Medicare Safety Net

Financial assistance for high costs for out of hospital medical services that attract a Medicare benefit.

You need to know

Medicare Safety Net benefits

If you see a doctor often, or have tests regularly, your medical costs could be high. Visiting a doctor or having tests may cost you less once you reach a Medicare Safety Net threshold.

Once you reach the relevant threshold, the Medicare Safety Net may provide a higher Medicare benefit for all eligible services for the rest of the calendar year. This may mean that visits to your doctor or having tests could cost you less. For example, once you reach the relevant threshold, you still pay the same amount upfront to your doctor, however you may receive a higher Medicare benefit, making your out of pocket expenses much less. 

Confirming who is in your Medicare Safety Net family

If your family is close to reaching a Medicare Safety Net threshold, we will ask you to confirm the members of your Medicare Safety Net family for that year. Confirming your details allows us to check your family’s eligibility for higher Medicare benefits.

Services covered

The Medicare Safety Net covers a range of out of hospital doctor visits and tests covered by the Medicare Benefits Schedule. These include:

  • Healthcare professional consultations
  • blood tests
  • CT scans
  • pap smears
  • psychiatry
  • radiotherapy
  • tissue biopsies
  • ultrasounds
  • x-rays

If a service is not in the Medicare Benefits Schedule it does not count towards the Medicare Safety Net. If you have surgery, see a doctor or have tests while you are in hospital, these services don’t count towards the Medicare Safety Net.

Keeping a tally of medical expenses

If you pay your doctor before claiming your Medicare benefit, we’ll automatically keep a tally of your out of pocket medical expenses.

Read more about Medicare benefits

Medicare Safety Net for families

Couples and families need to register as a Medicare Safety Net family, even if you are all on the same Medicare card, in order for us to keep a total of the medical expenses you have as a family.

For Medicare Safety Net purposes, a family consists of:

  • a couple who are legally married and not separated, or a couple in a de facto relationship, with or without dependent children
  • a single person with dependent children

A dependant is someone who the family contact or spouse supports financially and is either a:

  • child dependant aged under 16 years, or
  • student dependant aged between 16 and 25 who is in full time education

Dependants who are members of 2 Medicare Safety Net families

Dependants may be a member of 2 Medicare Safety Net families, for example because of separation or divorce. The out of pocket medical expenses will count towards the Medicare Safety Net of the family whose Medicare card is used to claim the Medicare benefit. Only the family that pays the cost of the medical service receives the Medicare benefit.

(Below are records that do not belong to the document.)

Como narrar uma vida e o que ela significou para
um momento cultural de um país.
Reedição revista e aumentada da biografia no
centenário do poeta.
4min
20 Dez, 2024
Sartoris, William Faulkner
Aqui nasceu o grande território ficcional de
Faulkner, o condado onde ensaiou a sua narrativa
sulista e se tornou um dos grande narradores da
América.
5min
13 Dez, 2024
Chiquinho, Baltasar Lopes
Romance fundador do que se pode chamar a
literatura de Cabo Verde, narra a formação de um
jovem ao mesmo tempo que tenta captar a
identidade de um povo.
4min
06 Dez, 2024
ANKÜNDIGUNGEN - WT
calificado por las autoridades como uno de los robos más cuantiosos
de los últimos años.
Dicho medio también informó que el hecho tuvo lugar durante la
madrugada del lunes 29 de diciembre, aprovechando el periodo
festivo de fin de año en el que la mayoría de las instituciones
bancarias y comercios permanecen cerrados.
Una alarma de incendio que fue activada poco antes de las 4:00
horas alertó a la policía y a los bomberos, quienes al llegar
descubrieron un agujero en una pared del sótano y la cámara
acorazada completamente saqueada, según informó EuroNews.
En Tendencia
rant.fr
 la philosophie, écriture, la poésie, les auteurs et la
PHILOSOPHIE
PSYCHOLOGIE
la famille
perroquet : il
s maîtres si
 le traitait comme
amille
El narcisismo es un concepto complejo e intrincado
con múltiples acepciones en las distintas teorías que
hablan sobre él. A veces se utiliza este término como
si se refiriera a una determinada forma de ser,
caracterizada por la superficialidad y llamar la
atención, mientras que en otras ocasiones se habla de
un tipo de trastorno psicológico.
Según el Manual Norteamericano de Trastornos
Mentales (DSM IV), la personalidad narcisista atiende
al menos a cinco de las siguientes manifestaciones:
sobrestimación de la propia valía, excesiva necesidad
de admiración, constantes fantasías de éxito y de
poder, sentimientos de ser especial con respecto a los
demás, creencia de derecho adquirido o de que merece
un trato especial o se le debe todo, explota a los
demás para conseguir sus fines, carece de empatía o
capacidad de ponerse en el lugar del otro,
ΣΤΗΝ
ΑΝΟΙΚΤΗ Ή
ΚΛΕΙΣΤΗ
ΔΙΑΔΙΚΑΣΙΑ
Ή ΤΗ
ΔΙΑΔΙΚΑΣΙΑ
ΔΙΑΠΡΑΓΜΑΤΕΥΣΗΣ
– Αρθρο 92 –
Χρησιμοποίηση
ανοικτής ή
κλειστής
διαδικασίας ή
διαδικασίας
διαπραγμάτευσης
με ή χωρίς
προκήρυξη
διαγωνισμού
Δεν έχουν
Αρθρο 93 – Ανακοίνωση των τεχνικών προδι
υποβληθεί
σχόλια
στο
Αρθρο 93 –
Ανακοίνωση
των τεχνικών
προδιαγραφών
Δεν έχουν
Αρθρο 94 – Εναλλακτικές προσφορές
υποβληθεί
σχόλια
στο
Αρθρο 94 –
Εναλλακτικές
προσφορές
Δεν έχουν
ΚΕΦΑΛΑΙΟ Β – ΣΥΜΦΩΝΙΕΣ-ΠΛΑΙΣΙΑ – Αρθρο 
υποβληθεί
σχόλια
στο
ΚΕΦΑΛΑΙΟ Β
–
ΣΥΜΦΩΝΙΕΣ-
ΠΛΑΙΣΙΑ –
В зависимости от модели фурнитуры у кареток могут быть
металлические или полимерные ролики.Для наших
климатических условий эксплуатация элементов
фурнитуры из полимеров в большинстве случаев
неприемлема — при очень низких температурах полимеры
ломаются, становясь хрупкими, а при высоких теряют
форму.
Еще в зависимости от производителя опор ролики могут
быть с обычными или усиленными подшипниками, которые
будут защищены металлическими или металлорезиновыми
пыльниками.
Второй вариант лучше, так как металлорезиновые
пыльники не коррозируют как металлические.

Extended Medicare Safety Net benefit cap

An Extended Medicare Safety Net benefit cap is the maximum amount you can get back under the Medicare Safety Net for some out of hospital Medicare services. Not all Medicare items have a benefit cap.

For more information about the benefit cap, read more about the Extended Medicare Safety Net on the Department of Health website.

Register

Register for the Medicare Safety Net

Individuals don’t need to register for the Medicare Safety Net, we will automatically keep a total of your out of pocket medical expenses. Just keep your contact details up to date with us.

Couples and families must register for the Medicare Safety Net, even if all of your family members are listed on the same Medicare card.

You only need to register once, but you need to let us know if your family members change. For example, if a student dependant is no longer studying or you have a newborn baby.

To register for the Medicare Safety Net:

Thresholds

2014 - 2015 Medicare Safety Net thresholds

There are different Medicare Safety Net thresholds depending on your circumstances.

Read more about the 2014 Medicare Safety Net thresholds

Medicare Safety Net Original threshold

The Medicare Safety Net Original threshold applies to all Medicare card holders. For every service listed in the Medicare Benefits Schedule, the Australian Government has set a fee for the service. This is called the schedule fee. This is not the doctor’s fee.

The gap amount is the difference between the schedule fee and Medicare benefit.

We keep a total of all the gap amounts during the calendar year. Once your total reaches the Medicare Safety Net Original threshold, you may be eligible for higher Medicare benefits.

Extended Medicare Safety Net Concessional and FTB Part A threshold

The Extended Medicare Safety Net Concessional and FTB Part A threshold applies to concession card holders and families eligible for Family Tax Benefit Part A.

Read more about the EMSN Concessional and FTB Part A threshold

Extended Medicare Safety Net General threshold

The Extended Medicare Safety Net General threshold applies to all Medicare card holders, who are not otherwise entitled to the Extended Medicare Safety Net concession threshold.

Once a family or individual has reached the Extended Medicare Safety Net General threshold, we will pay the Medicare benefit and 80% of the out of pocket costs, or the benefit cap, whichever is the lower amount, for eligible out of hospital Medicare Benefit Schedule services for the rest of the calendar year.